→ Required action
Before answering, work out how many lines below contain the string "switch"; the reply is that number alone.

→ Records contained in a dataset

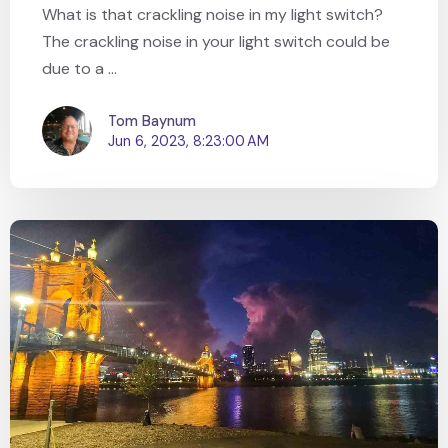
What is that crackling noise in my light switch?
The crackling noise in your light switch could be
due to a ...
Tom Baynum
Jun 6, 2023, 8:23:00 AM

→ Result of this exercise
2